Proof that : about sigma-algebra

[dado033]

let C be acollection . of subsets of a set X , then there is asmallest sigma-algebra H containing C proof that:
H = the intersection of Bs ,B from F and F = familly of all sigma algebra that contains C

 

[Preno]

You need to demonstrate that H is a subset of any sigma algebra which contains C and that H is a sigma algebra.

 

[dado033]

how? can u help me?

 

[Preno]

If you don't know how to demonstrate that the intersection of all sigma algebras containing C is a subset of any sigma algebra containing C, then no, I don't think I can.

 

[g_edgar]

Can you show: the intersection of any family of sigma-algebras (on X) is a sigma-algebra?

 

[RedX]

1) H, being the intersection of all sigma algebras containing C, also contains C.

2) Need to show H is a sigma algebra. Show this by showing that it's closed under union and complimentation. To do this remember that an element of H is an element of all B's.

3) The intersect is always smaller than each of the elements. Therefore with the intersect you'll find the sigma algebra that's the minimum. H is the minimum.

 

[SW VandeCarr]

1) H, being the intersection of all sigma algebras containing C, also contains C.

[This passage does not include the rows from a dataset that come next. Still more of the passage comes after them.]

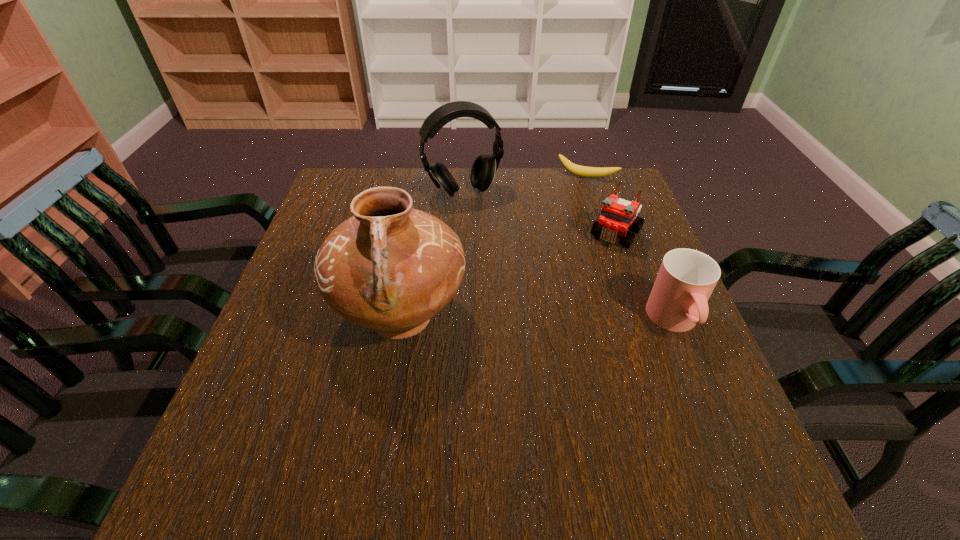 Locate an element on the screen. The width and height of the screenshot is (960, 540). free spot on the desktop that is between the pottery and the cup and is positioned on the front-facing side of the third nearest object is located at coordinates (557, 320).

Locate an element on the screen. The height and width of the screenshot is (540, 960). free space on the desktop that is between the pottery and the cup and is positioned on the upward curve of the shortest object is located at coordinates (534, 319).

The image size is (960, 540). I want to click on free space on the desktop that is between the pottery and the cup and is positioned on the ear cups of the earphone, so click(531, 319). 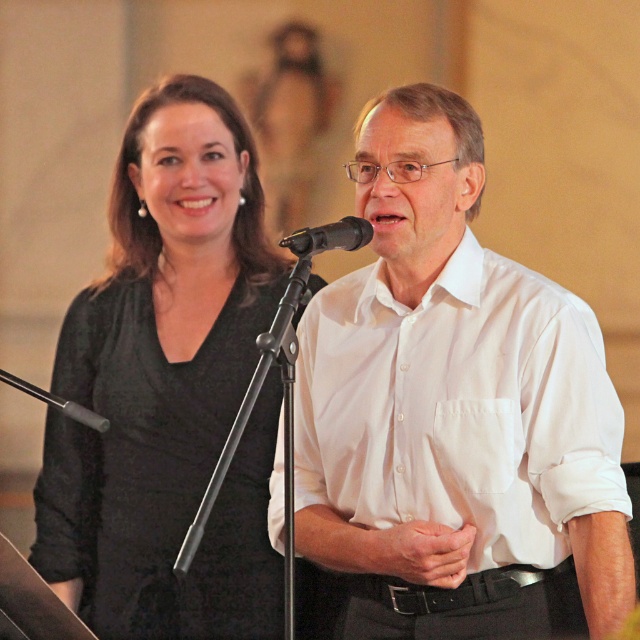 Does white matte shirt at center have a larger size compared to black matte dress at left?

Actually, white matte shirt at center might be smaller than black matte dress at left.

Is white matte shirt at center above black matte dress at left?

Incorrect, white matte shirt at center is not positioned above black matte dress at left.

The width and height of the screenshot is (640, 640). What are the coordinates of `white matte shirt at center` in the screenshot? It's located at (454, 412).

Locate an element on the screen. white matte shirt at center is located at coordinates 454,412.

This screenshot has height=640, width=640. What do you see at coordinates (454, 412) in the screenshot?
I see `white matte shirt at center` at bounding box center [454, 412].

At what (x,y) coordinates should I click in order to perform the action: click on white matte shirt at center. Please return your answer as a coordinate pair (x, y). Looking at the image, I should click on (454, 412).

Identify the location of white matte shirt at center. The image size is (640, 640). (454, 412).

Where is `white matte shirt at center`? The width and height of the screenshot is (640, 640). white matte shirt at center is located at coordinates (454, 412).

Based on the photo, how distant is black matte dress at left from black matte microphone at center?

black matte dress at left and black matte microphone at center are 34.17 inches apart.

Does black matte dress at left appear on the right side of black matte microphone at center?

No, black matte dress at left is not to the right of black matte microphone at center.

Does point (237, 582) lie behind point (304, 237)?

Yes, point (237, 582) is farther from viewer.

The width and height of the screenshot is (640, 640). I want to click on black matte dress at left, so click(x=168, y=387). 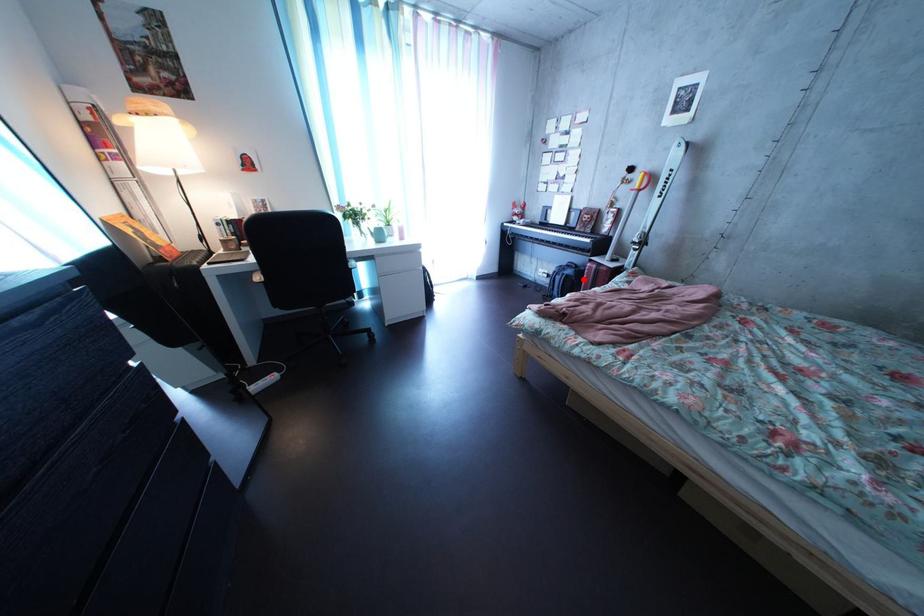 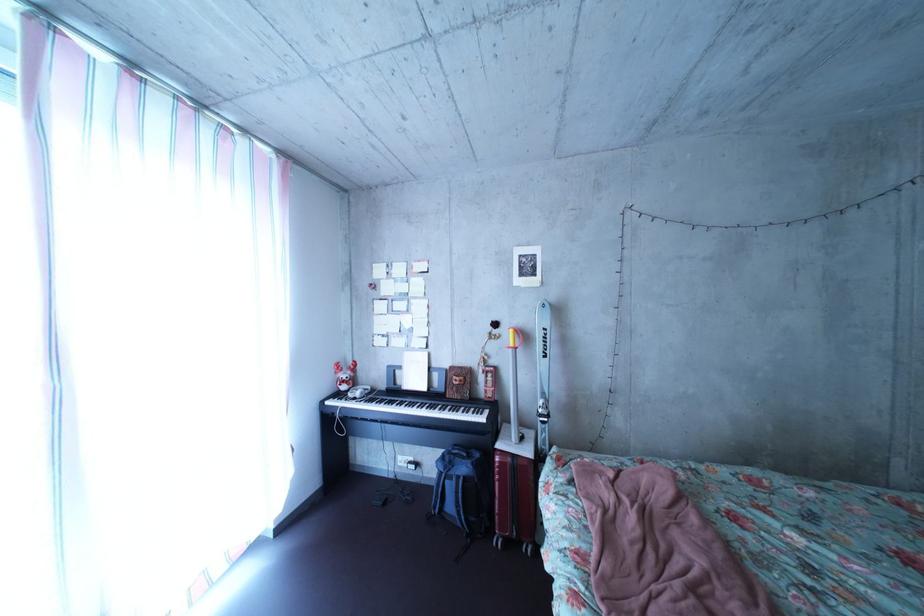 Question: I am providing you with two images of the same scene from different viewpoints. A red point is shown in image1. For the corresponding object point in image2, is it positioned nearer or farther from the camera?

Choices:
 (A) Nearer
 (B) Farther

Answer: (B)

H is defined to contain C. Otherwise the statement "H, being the intersection of all sigma algebras containing C, also contains C" need not be true. No?

 

[RedX]

H is defined to contain C. Otherwise the statement "H, being the intersection of all sigma algebras containing C, also contains C" need not be true. No?

H is defined to contain C.

The intersect of all sigma algebras containing C should also contain C.

Therefore it is possible for H to be the intersect of all sigma algebras containing C.

I just wanted to show that the intersection of all those sigma algebras satisfies everything that H satisfies, and later on argue that it's the smallest.